Design and construction
- Architecture firm: James R. Law

Other information
- Public transit: Metro Transit

= Churchill Building =

The Churchill Building, also known as the Gay Building, is a nine-story, 134 ft high-rise building located at 16 North Carroll Street in Madison, Wisconsin. Completed in 1915, it was Madison's first skyscraper. It was the tallest building in Wisconsin outside of Milwaukee, and remained so until 1917 when the Wisconsin State Capitol was completed. The building, like many others built in Madison during the early 1900s, was designed in the Beaux-Arts style.

The building was developed by Leonard Gay, for whom it was originally named, and designed by architect James R. Law, Jr., who later served as mayor of Madison from 1932 to 1943. Because the height of the building interfered with views of the Capitol, its construction drew opposition. The city's landscape architect, John Nolen, led an unsuccessful campaign to stop its construction.
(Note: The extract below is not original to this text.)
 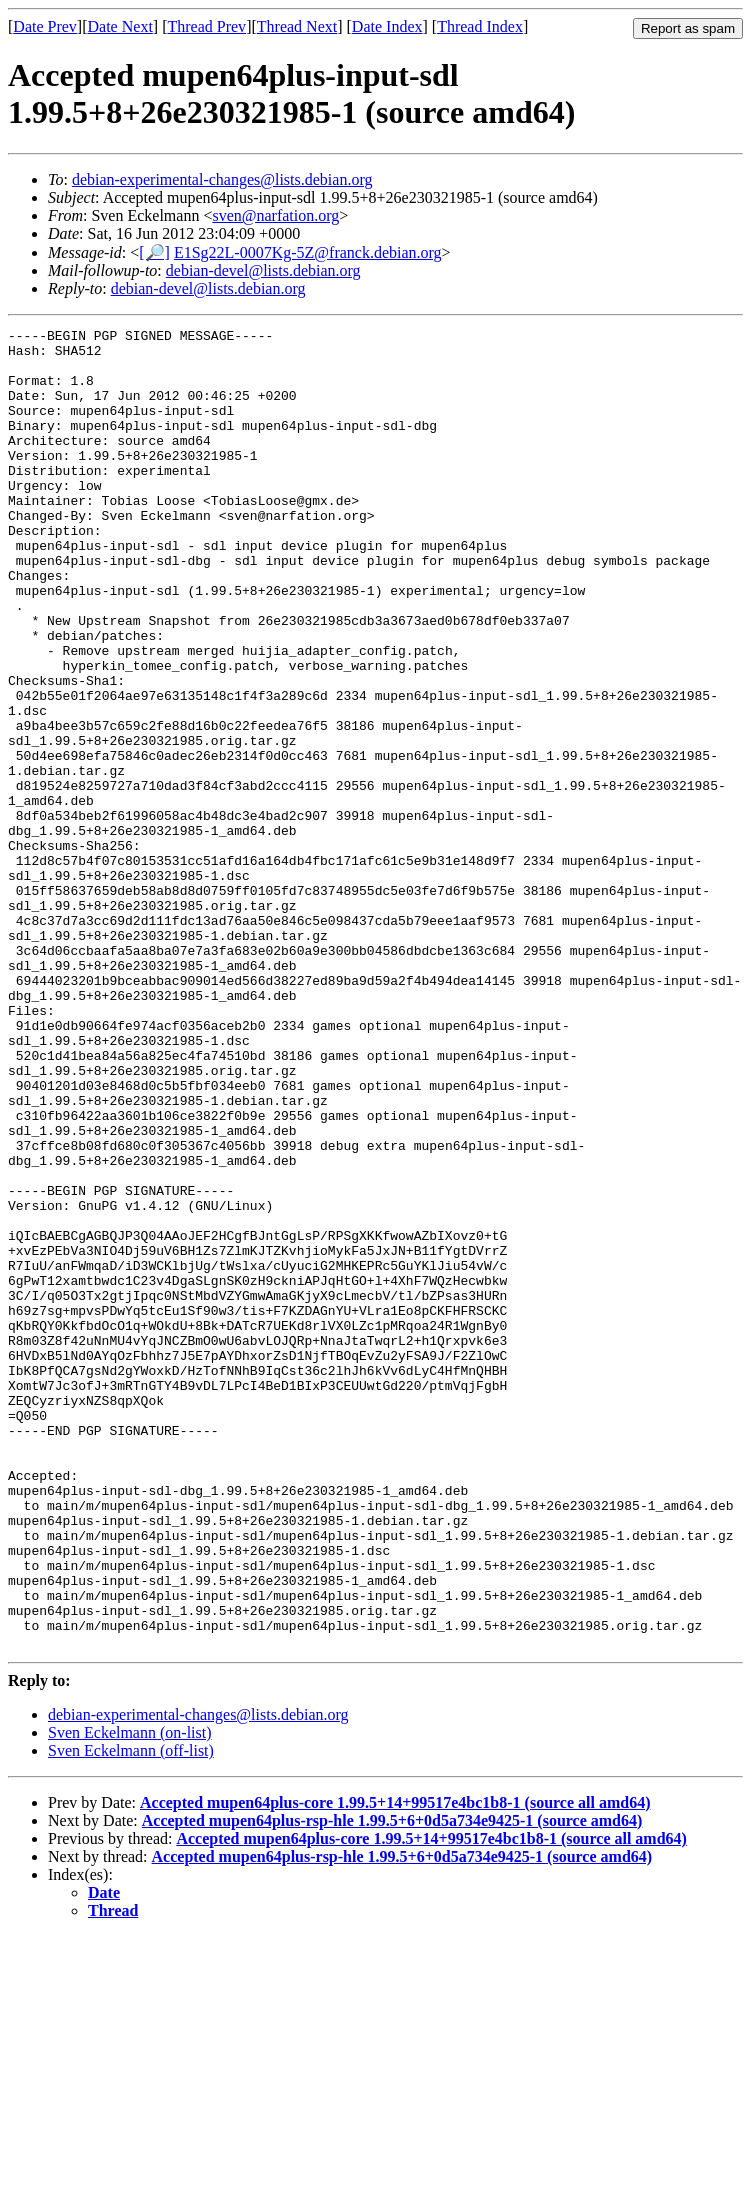 What do you see at coordinates (395, 2066) in the screenshot?
I see `Accepted mupen64plus-core 1.99.5+14+99517e4bc1b8-1 (source all amd64)` at bounding box center [395, 2066].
After the building was completed, a 90 ft height limit was enacted for buildings around the Capitol; as a result, the Gay Building remained Madison's tallest (other than the Capitol) until the Wisconsin Supreme Court struck down the height limit law in 1923, which allowed construction of the taller Belmont Hotel. When the building was completed, there was speculation that extra streetcar service would be needed to handle the increased concentration of people going in and out of the building.

In 1974, developer Don Hovde acquired the building, gutted and renovated it, and changed its name to the Churchill Building. In 2025, the building was added to Wisconsin's Register of Historic Places, and the National Register of Historic Places.